Copy the entries below in full, keeping them exactly as they are.

■ Given data:
┏━━
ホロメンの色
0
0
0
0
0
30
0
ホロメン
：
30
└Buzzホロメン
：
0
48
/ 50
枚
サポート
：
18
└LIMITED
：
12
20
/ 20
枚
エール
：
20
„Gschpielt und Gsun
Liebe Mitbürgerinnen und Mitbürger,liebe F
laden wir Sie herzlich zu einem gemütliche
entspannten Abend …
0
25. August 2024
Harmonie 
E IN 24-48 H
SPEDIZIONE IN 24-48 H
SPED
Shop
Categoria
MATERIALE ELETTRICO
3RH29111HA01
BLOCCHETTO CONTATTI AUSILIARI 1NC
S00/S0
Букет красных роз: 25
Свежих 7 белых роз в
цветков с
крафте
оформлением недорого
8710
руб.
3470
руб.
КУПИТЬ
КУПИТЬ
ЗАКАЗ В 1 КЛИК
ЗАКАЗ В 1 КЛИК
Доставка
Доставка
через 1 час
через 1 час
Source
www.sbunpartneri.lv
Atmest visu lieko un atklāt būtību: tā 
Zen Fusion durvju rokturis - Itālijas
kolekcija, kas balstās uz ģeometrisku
┗━━
■ Written solution:
ホロメンの色
0
0
0
0
0
30
0
ホロメン
：
30
└Buzzホロメン
：
0
48
/ 50
枚
サポート
：
18
└LIMITED
：
12
20
/ 20
枚
エール
：
20
„Gschpielt und Gsun
Liebe Mitbürgerinnen und Mitbürger,liebe F
laden wir Sie herzlich zu einem gemütliche
entspannten Abend …
0
25. August 2024
Harmonie 
E IN 24-48 H
SPEDIZIONE IN 24-48 H
SPED
Shop
Categoria
MATERIALE ELETTRICO
3RH29111HA01
BLOCCHETTO CONTATTI AUSILIARI 1NC
S00/S0
Букет красных роз: 25
Свежих 7 белых роз в
цветков с
крафте
оформлением недорого
8710
руб.
3470
руб.
КУПИТЬ
КУПИТЬ
ЗАКАЗ В 1 КЛИК
ЗАКАЗ В 1 КЛИК
Доставка
Доставка
через 1 час
через 1 час
Source
www.sbunpartneri.lv
Atmest visu lieko un atklāt būtību: tā 
Zen Fusion durvju rokturis - Itālijas
kolekcija, kas balstās uz ģeometrisku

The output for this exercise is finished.